_AVAILABLE DATA_
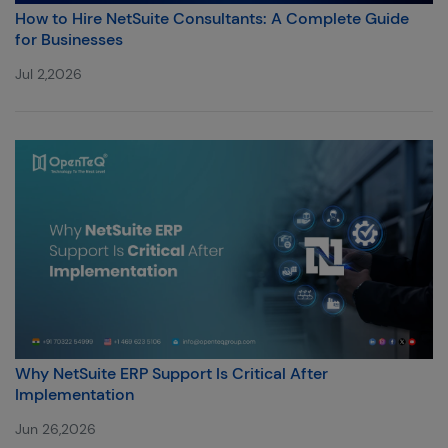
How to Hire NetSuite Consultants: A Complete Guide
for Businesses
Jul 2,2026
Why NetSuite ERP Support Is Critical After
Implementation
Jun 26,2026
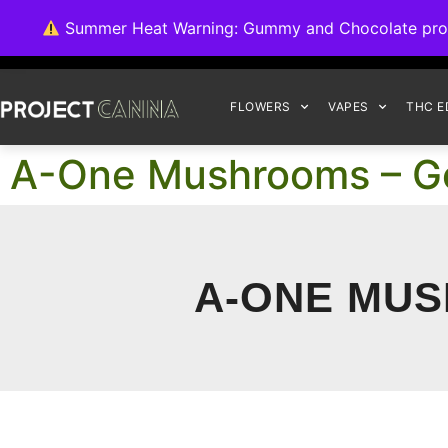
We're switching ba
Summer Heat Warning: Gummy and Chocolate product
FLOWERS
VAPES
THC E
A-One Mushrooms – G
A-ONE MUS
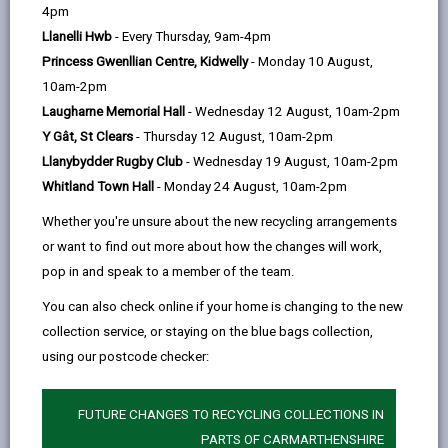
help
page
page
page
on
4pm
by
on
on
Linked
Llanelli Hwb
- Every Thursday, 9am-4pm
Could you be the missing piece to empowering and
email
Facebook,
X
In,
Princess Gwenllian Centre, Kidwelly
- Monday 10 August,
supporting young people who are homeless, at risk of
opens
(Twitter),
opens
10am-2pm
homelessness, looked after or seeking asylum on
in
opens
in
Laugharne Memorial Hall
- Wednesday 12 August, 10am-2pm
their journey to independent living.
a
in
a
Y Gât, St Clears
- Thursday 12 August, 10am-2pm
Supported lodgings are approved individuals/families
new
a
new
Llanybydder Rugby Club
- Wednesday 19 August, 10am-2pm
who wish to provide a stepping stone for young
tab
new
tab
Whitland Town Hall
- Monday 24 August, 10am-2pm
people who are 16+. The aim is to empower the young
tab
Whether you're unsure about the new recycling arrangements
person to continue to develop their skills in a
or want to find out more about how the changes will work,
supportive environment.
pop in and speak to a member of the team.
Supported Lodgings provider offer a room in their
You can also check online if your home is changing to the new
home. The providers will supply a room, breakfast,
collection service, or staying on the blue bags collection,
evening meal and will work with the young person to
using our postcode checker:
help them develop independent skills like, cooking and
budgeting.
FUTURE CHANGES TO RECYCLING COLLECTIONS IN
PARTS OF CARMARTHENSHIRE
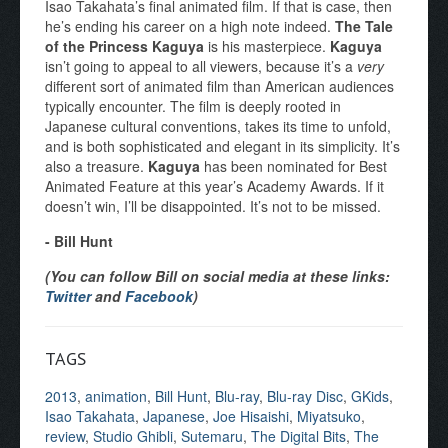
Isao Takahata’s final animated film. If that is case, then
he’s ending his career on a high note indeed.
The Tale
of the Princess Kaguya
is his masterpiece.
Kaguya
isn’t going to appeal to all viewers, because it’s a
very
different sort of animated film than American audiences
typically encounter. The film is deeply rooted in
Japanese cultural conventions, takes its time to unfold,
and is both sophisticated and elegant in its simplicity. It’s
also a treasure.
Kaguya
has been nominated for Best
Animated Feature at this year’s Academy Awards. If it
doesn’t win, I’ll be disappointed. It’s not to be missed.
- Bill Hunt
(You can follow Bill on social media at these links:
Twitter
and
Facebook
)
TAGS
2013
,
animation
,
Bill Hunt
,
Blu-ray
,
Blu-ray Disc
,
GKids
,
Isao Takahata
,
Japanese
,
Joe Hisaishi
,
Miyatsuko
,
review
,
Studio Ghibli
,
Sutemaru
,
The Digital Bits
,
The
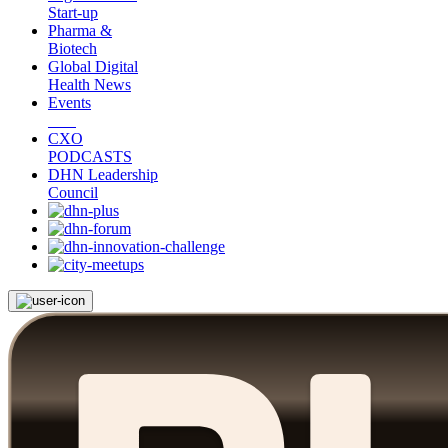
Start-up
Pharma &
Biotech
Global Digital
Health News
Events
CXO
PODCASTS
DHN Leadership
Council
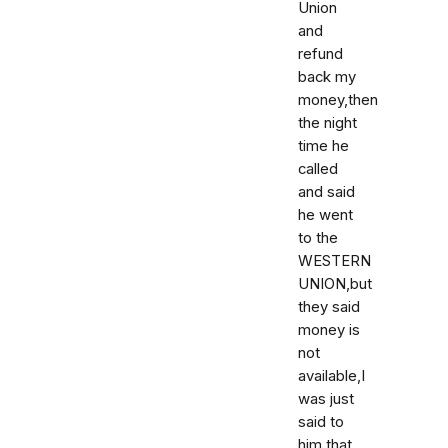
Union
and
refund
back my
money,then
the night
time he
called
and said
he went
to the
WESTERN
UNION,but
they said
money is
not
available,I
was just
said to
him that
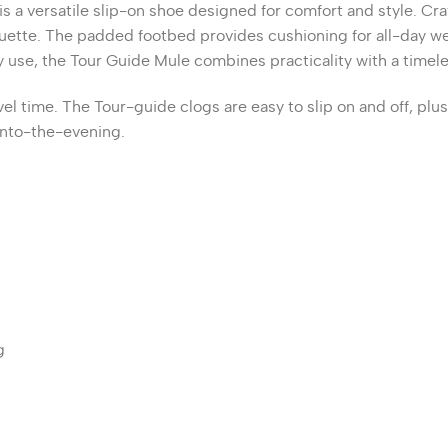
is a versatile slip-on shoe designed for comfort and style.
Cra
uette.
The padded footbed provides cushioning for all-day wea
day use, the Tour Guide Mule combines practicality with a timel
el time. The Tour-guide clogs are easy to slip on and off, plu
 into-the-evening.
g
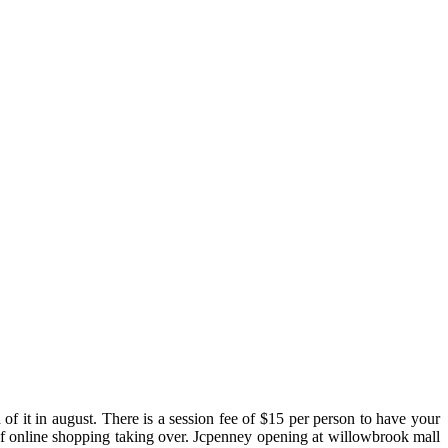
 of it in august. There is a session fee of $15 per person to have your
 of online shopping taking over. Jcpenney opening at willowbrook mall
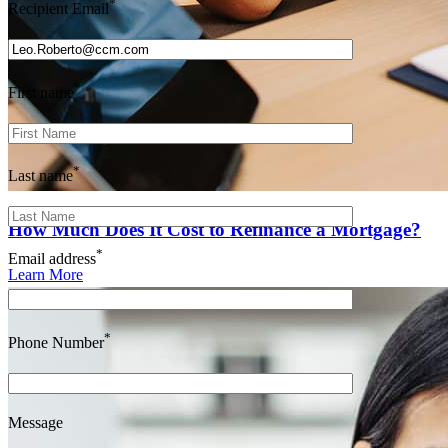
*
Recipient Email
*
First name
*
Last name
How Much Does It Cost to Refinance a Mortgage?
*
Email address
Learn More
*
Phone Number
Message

_TASK PROMPT_
When copying the material, leave every image behind and keep each line verbatim.

_RESPONSE BOX_
How to Hire NetSuite Consultants: A Complete Guide
for Businesses
Jul 2,2026
Why NetSuite ERP Support Is Critical After
Implementation
Jun 26,2026
We're switching ba
Summer Heat Warning: Gummy and Chocolate product
FLOWERS
VAPES
THC E
A-One Mushrooms – G
A-ONE MUS
help
page
page
page
on
4pm
by
on
on
Linked
Llanelli Hwb
- Every Thursday, 9am-4pm
Could you be the missing piece to empowering and
email
Facebook,
X
In,
Princess Gwenllian Centre, Kidwelly
- Monday 10 August,
supporting young people who are homeless, at risk of
opens
(Twitter),
opens
10am-2pm
homelessness, looked after or seeking asylum on
in
opens
in
Laugharne Memorial Hall
- Wednesday 12 August, 10am-2pm
their journey to independent living.
a
in
a
Y Gât, St Clears
- Thursday 12 August, 10am-2pm
Supported lodgings are approved individuals/families
new
a
new
Llanybydder Rugby Club
- Wednesday 19 August, 10am-2pm
who wish to provide a stepping stone for young
tab
new
tab
Whitland Town Hall
- Monday 24 August, 10am-2pm
people who are 16+. The aim is to empower the young
tab
Whether you're unsure about the new recycling arrangements
person to continue to develop their skills in a
or want to find out more about how the changes will work,
supportive environment.
pop in and speak to a member of the team.
Supported Lodgings provider offer a room in their
You can also check online if your home is changing to the new
home. The providers will supply a room, breakfast,
collection service, or staying on the blue bags collection,
evening meal and will work with the young person to
using our postcode checker:
help them develop independent skills like, cooking and
budgeting.
FUTURE CHANGES TO RECYCLING COLLECTIONS IN
PARTS OF CARMARTHENSHIRE
Isao Takahata’s final animated film. If that is case, then
he’s ending his career on a high note indeed.
The Tale
of the Princess Kaguya
is his masterpiece.
Kaguya
isn’t going to appeal to all viewers, because it’s a
very
different sort of animated film than American audiences
typically encounter. The film is deeply rooted in
Japanese cultural conventions, takes its time to unfold,
and is both sophisticated and elegant in its simplicity. It’s
also a treasure.
Kaguya
has been nominated for Best
Animated Feature at this year’s Academy Awards. If it
doesn’t win, I’ll be disappointed. It’s not to be missed.
- Bill Hunt
(You can follow Bill on social media at these links:
Twitter
and
Facebook
)
TAGS
2013
,
animation
,
Bill Hunt
,
Blu-ray
,
Blu-ray Disc
,
GKids
,
Isao Takahata
,
Japanese
,
Joe Hisaishi
,
Miyatsuko
,
review
,
Studio Ghibli
,
Sutemaru
,
The Digital Bits
,
The
Start-up
Pharma &
Biotech
Global Digital
Health News
Events
CXO
PODCASTS
DHN Leadership
Council
Union
and
refund
back my
money,then
the night
time he
called
and said
he went
to the
WESTERN
UNION,but
they said
money is
not
available,I
was just
said to
him that
is a versatile slip-on shoe designed for comfort and style.
Cra
uette.
The padded footbed provides cushioning for all-day wea
day use, the Tour Guide Mule combines practicality with a timel
el time. The Tour-guide clogs are easy to slip on and off, plu
 into-the-evening.
g
 of it in august. There is a session fee of $15 per person to have your
 of online shopping taking over. Jcpenney opening at willowbrook mall
*
Recipient Email
*
First name
*
Last name
How Much Does It Cost to Refinance a Mortgage?
*
Email address
Learn More
*
Phone Number
Message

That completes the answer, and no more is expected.